He was jealous. Absolutely. But he, too, had a passionate relationship when he was younger. His wife used to have a deep connection with this guy. So what? That was almost 15 years ago. He understood. But he thought Allen was a loser. 

“You know Native Americans have occupied Alcatraz twice,” David’s oldest daughter, Jessie, declared. She was ten and actually knew quite a bit about the prison. 

“What does occupied mean?” Evan and Emma, his two middle children sang almost in unison. They weren’t twins. That was something David and Lisa had to remind themselves of. The two were 13 months apart. 

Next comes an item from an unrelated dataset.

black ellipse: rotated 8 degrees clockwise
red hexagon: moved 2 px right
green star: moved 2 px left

He was stuffing a sandwich bag full of trail mix into his backpack and trying to keep all of his children safely in line when a woman stepped onto the pier, right behind the O’Donalds. David was hypnotized.

 She had bright blue eyes and a blank expression. Like she’d be disinterested in anything David could possibly say to her. Her long, pale legs stretched out of an oversized jacket seemingly forever. Curly red hair casually framed her angular face. She looked exactly like the porn David has been watching almost all of his adult life. 

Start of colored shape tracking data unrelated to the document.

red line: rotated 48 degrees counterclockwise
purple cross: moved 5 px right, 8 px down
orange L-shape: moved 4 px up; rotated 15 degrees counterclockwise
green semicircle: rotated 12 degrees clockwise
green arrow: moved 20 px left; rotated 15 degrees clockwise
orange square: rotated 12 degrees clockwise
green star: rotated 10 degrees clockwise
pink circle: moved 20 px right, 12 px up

She wore a San Francisco windbreaker too. The same one his kids had on, but in gray. The jacket was too big for her. He was sure she was wearing shorts, but her jacket hung halfway down her thighs. So it looked like she wasn’t wearing anything other than the jacket.

He wished he could spend just one night with her. That he could keep his children and his wife and just fuck her once. He caught himself staring. So he made a deal. He shouldn’t make this woman uncomfortable. And he was with his kids. But every task he completed—every snotty tissue and snack wrapper he pocketed made him feel like he could steal another glance. Like his fatherly duties earned him that bit of subtle perversion. 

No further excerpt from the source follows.